One of the best performing industries this year has been biotechnology. The S&P biotechnology ETF (NYSEARCA:XBI) and the Nasdaq Biotech ETF (NASDAQ:IBB) have returned 27% and 18% year-to-date, respectively.
Those returns are nicely ahead of the 14% return clocked by the broader S&P 500 index ETF (NYSEARCA:SPY).
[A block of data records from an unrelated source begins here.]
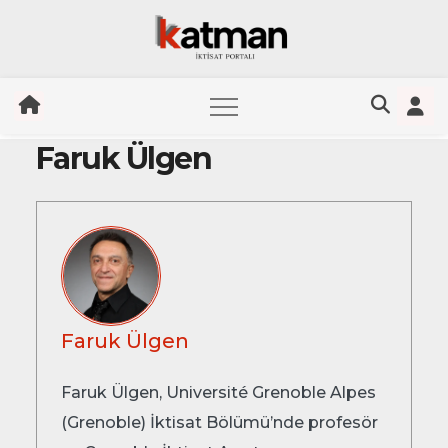
Faruk Ülgen
Skip
to
content
Faruk Ülgen
Faruk Ülgen, Université Grenoble Alpes
(Grenoble) İktisat Bölümü’nde profesör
But, they only hint at returns from individual biotech stocks, including Gilead Sciences (NASDAQ:GILD), the company best known for its HIV drugs.
Gilead's shares have jumped 43% this year as investor enthusiasm has grown for its hepatitis C drug sofosbuvir -- a drug Gilead obtained in its $11.2 billion acquisition of Pharmasset in January 2012.
The excitement surrounding sofosbuvir is tied to oral dosing and a shorter treatment schedule.
In April, strong data from Phase 3 trials prompted Gilead to file sofosbuvir as a treatment to be used in combination with ribavirin for genotype 2 and 3 HCV patients. The filing also seeks approval for sofosbuvir, combined with ribavirin and interferon, for the more common genotype 1.
However, the ultimate goal of Gilead's Hep C program is the elimination of interferon as a treatment for type 1 HCV. The market for an all oral dosing solution without the side-effect laden interferon would be welcomed by patients and likely grab considerable share of the $20 billion hepatitis C market.
To meet this end, the company's Ion 1 and Ion 2 Phase 3 sofosbuvir trials are evaluating 12 and 24 week dosing without the use of interferon.
If successful, sofosbuvir would gain a valuable leg up in winning share from both Vertex (NASDAQ:VRTX) and Merck (NYSE:MRK), both of which have drugs on the market that need to be combined with interferon.
Gilead is also starting a new Ion 3 trial evaluating sofosbuvir cure rates in as little as 8 weeks.
This study was prompted by positive data from Gilead's Phase II Lonestar trial and if results from a larger phase 3 trial are similar, it could mean a treatment advantage for Gilead.
The market opportunity for Gilead is big.
Currently, two dominant players in the treatment of the disease are Vertex, with its drug Incivek, and Merck, with its drug Victrelis.
However, those sales numbers have slumped as doctors and patients await the next class of oral drugs. For example, Incivek generated sales of $371 million in Q1, 2012.
Combined, these three drugs generated $470 million in sales last quarter alone.
Gilead's HIV and Cardiology franchise remains strong.
Any success with sofosbuvir will complement sales strength in Gilead's existing product portfolio.
Currently, the lion's share of Gilead's revenue comes from its anti-viral drugs.
Those drugs, which include Complera, generated $2.06 billion of the $2.39 billion in Q1 product sales, up 8% from a year ago.
Complera sales were up an impressive 184% to $148 million in the first quarter, offsetting an 8% drop in Truvada sales of $700 million. And, sales of the company's newly launched combination AIDS therapy Stribild generated sales of $92 million in the quarter too.
Revenue from Gilead's cardiovascular drugs climbed too, increasing 26% to $217 million. Sales of Letairis, a treatment for pulmonary arterial hypertension, and Ranexa, a treatment for angina, saw revenue improve by 35% and 16%, respectively.
Overall, the company's existing drugs and royalties generated nearly $2.4 billion in Q1 sales, up 11%.
Earnings grew a tamer 7%, thanks to ramped up spending developing the company pipeline. However, the growth still helped the company finish the quarter with a healthy $2.63 billion in cash, up from $1.5 billion a year ago.
According to the Seasonal Investor, shares historically trend higher into summer. On the heels of the company's FDA filing for sofosbuvir and likely additional positive data from its ongoing trials, tailwinds suggest this may make this a good time to consider Gilead.